Material shown:

·····

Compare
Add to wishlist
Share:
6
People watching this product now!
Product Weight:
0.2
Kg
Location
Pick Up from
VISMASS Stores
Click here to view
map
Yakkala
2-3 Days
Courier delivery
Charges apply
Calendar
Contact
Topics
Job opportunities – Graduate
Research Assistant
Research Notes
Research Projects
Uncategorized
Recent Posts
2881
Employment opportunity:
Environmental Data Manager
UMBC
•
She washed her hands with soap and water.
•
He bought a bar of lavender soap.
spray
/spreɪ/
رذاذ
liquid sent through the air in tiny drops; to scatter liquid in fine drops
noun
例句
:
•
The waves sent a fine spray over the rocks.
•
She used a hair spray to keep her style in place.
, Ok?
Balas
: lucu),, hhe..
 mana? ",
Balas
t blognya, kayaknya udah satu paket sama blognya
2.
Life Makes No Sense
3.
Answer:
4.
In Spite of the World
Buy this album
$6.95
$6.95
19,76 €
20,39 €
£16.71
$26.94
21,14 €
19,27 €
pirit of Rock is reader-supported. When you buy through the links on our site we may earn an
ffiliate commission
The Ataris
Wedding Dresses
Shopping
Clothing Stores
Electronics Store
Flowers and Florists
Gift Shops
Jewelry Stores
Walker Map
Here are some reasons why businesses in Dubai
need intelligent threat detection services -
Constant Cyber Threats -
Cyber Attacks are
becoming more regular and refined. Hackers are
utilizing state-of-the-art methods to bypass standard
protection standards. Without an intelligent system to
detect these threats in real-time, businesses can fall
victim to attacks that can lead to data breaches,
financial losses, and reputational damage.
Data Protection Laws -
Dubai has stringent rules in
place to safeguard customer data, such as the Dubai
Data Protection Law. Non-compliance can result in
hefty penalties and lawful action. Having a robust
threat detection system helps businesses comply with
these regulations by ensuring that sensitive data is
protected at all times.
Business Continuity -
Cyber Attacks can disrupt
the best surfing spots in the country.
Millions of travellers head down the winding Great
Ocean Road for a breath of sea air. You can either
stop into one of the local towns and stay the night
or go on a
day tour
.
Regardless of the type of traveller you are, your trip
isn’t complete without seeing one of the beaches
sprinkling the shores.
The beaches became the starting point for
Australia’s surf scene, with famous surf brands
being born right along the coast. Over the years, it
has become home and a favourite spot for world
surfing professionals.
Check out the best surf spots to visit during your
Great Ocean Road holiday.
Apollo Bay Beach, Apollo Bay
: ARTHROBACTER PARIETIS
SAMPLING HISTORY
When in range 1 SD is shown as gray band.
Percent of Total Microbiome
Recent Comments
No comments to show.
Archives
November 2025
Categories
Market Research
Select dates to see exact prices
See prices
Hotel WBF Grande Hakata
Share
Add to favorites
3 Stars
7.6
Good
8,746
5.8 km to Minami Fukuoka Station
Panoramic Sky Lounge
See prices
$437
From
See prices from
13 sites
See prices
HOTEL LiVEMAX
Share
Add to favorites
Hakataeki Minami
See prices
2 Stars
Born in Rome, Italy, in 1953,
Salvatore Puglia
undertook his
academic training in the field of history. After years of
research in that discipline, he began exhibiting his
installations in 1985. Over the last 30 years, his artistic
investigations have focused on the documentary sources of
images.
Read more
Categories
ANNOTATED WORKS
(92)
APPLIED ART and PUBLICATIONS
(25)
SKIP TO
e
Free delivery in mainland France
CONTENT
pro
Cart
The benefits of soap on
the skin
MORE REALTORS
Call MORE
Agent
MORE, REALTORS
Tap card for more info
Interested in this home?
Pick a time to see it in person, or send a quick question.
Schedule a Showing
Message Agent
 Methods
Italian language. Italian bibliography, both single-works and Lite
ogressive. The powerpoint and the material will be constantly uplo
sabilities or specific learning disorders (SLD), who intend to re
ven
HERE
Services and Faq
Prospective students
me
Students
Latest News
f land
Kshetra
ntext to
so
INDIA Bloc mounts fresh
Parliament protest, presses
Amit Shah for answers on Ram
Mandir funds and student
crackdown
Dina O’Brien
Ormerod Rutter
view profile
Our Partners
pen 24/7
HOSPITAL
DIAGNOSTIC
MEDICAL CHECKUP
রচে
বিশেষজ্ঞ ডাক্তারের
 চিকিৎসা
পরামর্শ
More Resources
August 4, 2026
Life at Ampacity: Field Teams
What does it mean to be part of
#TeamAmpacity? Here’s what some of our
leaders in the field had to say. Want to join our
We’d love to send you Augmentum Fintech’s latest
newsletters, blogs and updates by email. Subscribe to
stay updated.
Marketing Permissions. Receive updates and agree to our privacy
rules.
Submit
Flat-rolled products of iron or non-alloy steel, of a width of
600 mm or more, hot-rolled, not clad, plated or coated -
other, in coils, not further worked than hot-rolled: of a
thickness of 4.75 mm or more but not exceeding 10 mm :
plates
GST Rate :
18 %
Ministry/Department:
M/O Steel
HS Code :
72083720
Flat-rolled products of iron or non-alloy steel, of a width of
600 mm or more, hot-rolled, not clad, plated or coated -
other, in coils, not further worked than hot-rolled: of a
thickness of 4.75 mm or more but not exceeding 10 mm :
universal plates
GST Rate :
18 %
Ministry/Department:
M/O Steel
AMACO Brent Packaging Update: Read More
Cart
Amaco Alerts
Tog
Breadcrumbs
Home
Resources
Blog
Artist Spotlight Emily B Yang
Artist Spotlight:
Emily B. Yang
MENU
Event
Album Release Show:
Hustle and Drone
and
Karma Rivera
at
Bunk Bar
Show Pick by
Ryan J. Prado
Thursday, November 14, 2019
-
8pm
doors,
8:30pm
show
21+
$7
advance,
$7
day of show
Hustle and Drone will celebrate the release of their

·····

Aim of the exercise: Which lines run from the first of the listing to the line containing "isn’t complete without"? Reproduce those exactly, both ends included.

Completed exercise:
Compare
Add to wishlist
Share:
6
People watching this product now!
Product Weight:
0.2
Kg
Location
Pick Up from
VISMASS Stores
Click here to view
map
Yakkala
2-3 Days
Courier delivery
Charges apply
Calendar
Contact
Topics
Job opportunities – Graduate
Research Assistant
Research Notes
Research Projects
Uncategorized
Recent Posts
2881
Employment opportunity:
Environmental Data Manager
UMBC
•
She washed her hands with soap and water.
•
He bought a bar of lavender soap.
spray
/spreɪ/
رذاذ
liquid sent through the air in tiny drops; to scatter liquid in fine drops
noun
例句
:
•
The waves sent a fine spray over the rocks.
•
She used a hair spray to keep her style in place.
, Ok?
Balas
: lucu),, hhe..
 mana? ",
Balas
t blognya, kayaknya udah satu paket sama blognya
2.
Life Makes No Sense
3.
Answer:
4.
In Spite of the World
Buy this album
$6.95
$6.95
19,76 €
20,39 €
£16.71
$26.94
21,14 €
19,27 €
pirit of Rock is reader-supported. When you buy through the links on our site we may earn an
ffiliate commission
The Ataris
Wedding Dresses
Shopping
Clothing Stores
Electronics Store
Flowers and Florists
Gift Shops
Jewelry Stores
Walker Map
Here are some reasons why businesses in Dubai
need intelligent threat detection services -
Constant Cyber Threats -
Cyber Attacks are
becoming more regular and refined. Hackers are
utilizing state-of-the-art methods to bypass standard
protection standards. Without an intelligent system to
detect these threats in real-time, businesses can fall
victim to attacks that can lead to data breaches,
financial losses, and reputational damage.
Data Protection Laws -
Dubai has stringent rules in
place to safeguard customer data, such as the Dubai
Data Protection Law. Non-compliance can result in
hefty penalties and lawful action. Having a robust
threat detection system helps businesses comply with
these regulations by ensuring that sensitive data is
protected at all times.
Business Continuity -
Cyber Attacks can disrupt
the best surfing spots in the country.
Millions of travellers head down the winding Great
Ocean Road for a breath of sea air. You can either
stop into one of the local towns and stay the night
or go on a
day tour
.
Regardless of the type of traveller you are, your trip
isn’t complete without seeing one of the beaches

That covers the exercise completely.